(Collected data)
--- START ---
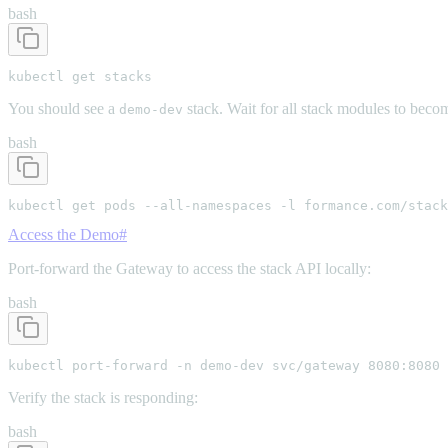
bash
kubectl get stacks
You should see a
stack. Wait for all stack modules to beco
demo-dev
bash
kubectl get pods --all-namespaces -l formance.com/stack
Access the Demo
#
Port-forward the Gateway to access the stack API locally:
bash
kubectl port-forward -n demo-dev svc/gateway 8080:8080
Verify the stack is responding:
bash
--- END ---
**Task statement**
Go over the entries above and say how many lines hold the string "forward", with no other text.

**Answer box**
2